Nuestro siglo ha destacado en forma más explícita el puesto clave del Espíritu Santo en la teología y en la vida cristiana. Incluso se ha hablado de “retorno del Espíritu” y de “renacimiento del Espíritu”. Iniciado a finales del siglo pasado con la encíclica de León XIII Divinum illud munus [128], el renacimiento del Espíritu se ha enriquecido gracias a diversos movimientos renovadores en la Iglesia (bíblico, litúrgico, patrístico, teológico) y al influjo de la teología de la Iglesia de Oriente. El Concilio Vaticano II ha consagrado ese movimiento renovando profundamente la pneumatología. En la segunda mitad del siglo XX, los libros y los estudios sobre el Espíritu se han multiplicado y buen número de cristianos han vuelto a descubrir con provecho la acción del Espíritu en su oración y en su vida cotidiana.

Nos parece que la fidelidad al carisma del fundador implica, para el oblato de hoy, el deseo de vivir, según la propia gracia, una profunda experiencia del Espíritu, siguiendo las huellas de Eugenio de Mazenod a la vez que sabiendo aprovechar las grandes riquezas que nos ofrece la renovación actual del Espíritu.

Sin pretender presentar aquí una teología completa del Espíritu, querríamos recordar brevemente ciertas perspectivas que nos parecen especialmente fecundas para mejor vivir hoy la vida cristiana y oblata según el Espíritu de Dios.

En nuestros días, el lenguaje sobre el Espíritu se ha acercado más al lenguaje bíblico. Se ve al Espíritu como el soplo con el que Dios crea el universo y el ser humano, como el agua que purifica, como el fuego que quema, caldea e ilumina, como la vida, el poder y el amor de Dios que actúan en el mundo. El Nuevo Testamento, cima de la revelación sobre el Espíritu, nos muestra cómo el Espíritu del Padre está presente en Jesucristo y en el centro de la vida de los cristianos.

Jesús es concebido por obra del Espíritu Santo que cubre con su sombra a la Virgen María y la vuelve fecunda. En el momento de su bautismo en el Jordán, Jesús recibe en plenitud el Espíritu del Padre; es ungido, consagrado y enviado a su misión de anunciar la buena noticia a los pobres. Se deja conducir por el Espíritu al desierto, a la sinagoga y en todo su ministerio hasta el libre ofrecimiento de su vida por la salvación del mundo. Por su Resurrección, obra por excelencia del Espíritu del Padre, se vuelve él mismo espíritu vivificante y fuente del Espíritu para todos los que creen en él.

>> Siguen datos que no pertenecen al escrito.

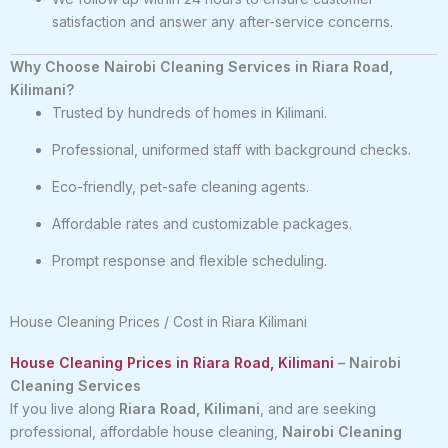
satisfaction and answer any after-service concerns.
Why Choose Nairobi Cleaning Services in Riara Road,
Kilimani?
Trusted by hundreds of homes in Kilimani.
Professional, uniformed staff with background checks.
Eco-friendly, pet-safe cleaning agents.
Affordable rates and customizable packages.
Prompt response and flexible scheduling.
House Cleaning Prices / Cost in Riara Kilimani
House Cleaning Prices in Riara Road, Kilimani
– Nairobi
Cleaning Services
If you live along
Riara Road, Kilimani
, and are seeking
professional, affordable house cleaning,
Nairobi Cleaning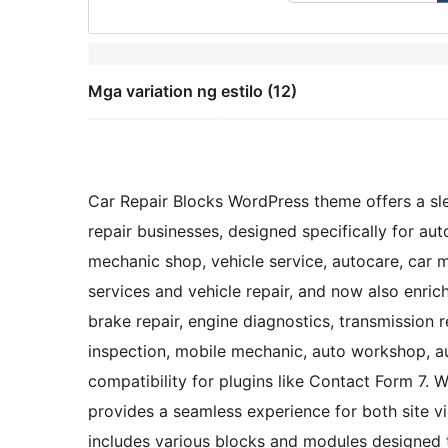
Mga variation ng estilo (12)
Car Repair Blocks WordPress theme offers a sle
repair businesses, designed specifically for auto
mechanic shop, vehicle service, autocare, car 
services and vehicle repair, and now also enric
brake repair, engine diagnostics, transmission re
inspection, mobile mechanic, auto workshop, au
compatibility for plugins like Contact Form 7. Wi
provides a seamless experience for both site v
includes various blocks and modules designed 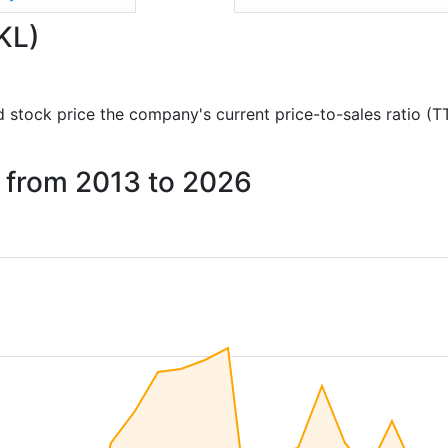
KL)
and stock price the company's current price-to-sales ratio (
s from 2013 to 2026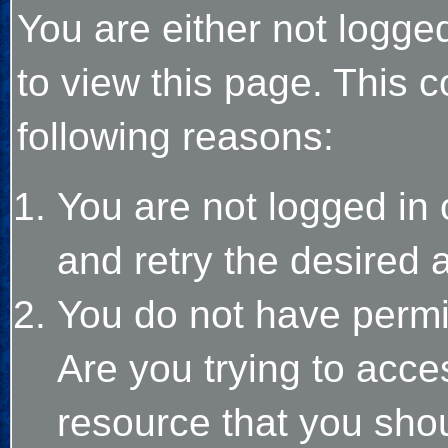
You are either not logge
to view this page. This 
following reasons:
You are not logged in 
and retry the desired 
You do not have permi
Are you trying to acce
resource that you sho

Pentecostés manifiesta con plena claridad la efusión del Espíritu sobre la Iglesia entera. Es el Espíritu de Dios quien construye y anima la Iglesia, quien da a los discípulos de Jesús la santidad y la comunión en el amor. Él habita en el corazón de los cristianos, intercede por ellos ante el Padre y da a cada uno conciencia de que es hijo amado de Dios clamando: “¡Abbá, Padre!”. Él introduce al hombre en la profundidad y la riqueza del misterio del Señor Jesús. Autor del mundo nuevo, nacido de la Resurrección, se hace fuente de la vida nueva de los hijos de Dios y prenda de la resurrección futura en pos de Jesús.

El dinamismo misionero de la Iglesia halla su origen en el Espíritu de Pentecostés [129]. “El carisma apostólico, escribe el P. F.-X. Durrwell, no se sobreañade a la gracia cristiana, le es inmanente. La vocación del apóstol se sitúa dentro de la llamada a la comunión con el Hijo (1 Co 1, 9), que es lo propio del cristiano” [130].

Los sacramentos son lugares privilegiados de la acción del Espíritu. Por el bautismo una persona es llamada a renacer “del agua y del Espíritu”; en la confirmación, recibe una plenitud del Espíritu; en la Eucaristía el celebrante invoca la venida transformadora del Espíritu en el momento de la epíclesis; por el orden, un cristiano queda transformado por el Poder de amor del Espíritu con vistas a un servicio de ministerio ordenado en la Iglesia; la unción del Espíritu actúa para el bien de los enfermos.

El poder del Espíritu se manifiesta en la jerarquía de la Iglesia, pero también en toda su dimensión carismática. Él suscita abundantemente los carismas más variados con miras al bien común y ayuda a vivirlos. Entre éstos, los carismas de los fundadores de comunidades religiosas y de sus seguidores ocupan un lugar preferente. La vida religiosa ha nacido del soplo de Pentecostés y brota en el corazón de ciertas personas bajo la dependencia del Espíritu. Por eso, sólo el Espíritu puede vivificarla y renovarla a fondo constantemente.

2. EL ESPIRITU Y EL CARISMA OBLATO

Se podrían pasar en revista todos los elementos de la vida y del carisma oblatos a fin de poner de relieve su relación íntima con el Espíritu.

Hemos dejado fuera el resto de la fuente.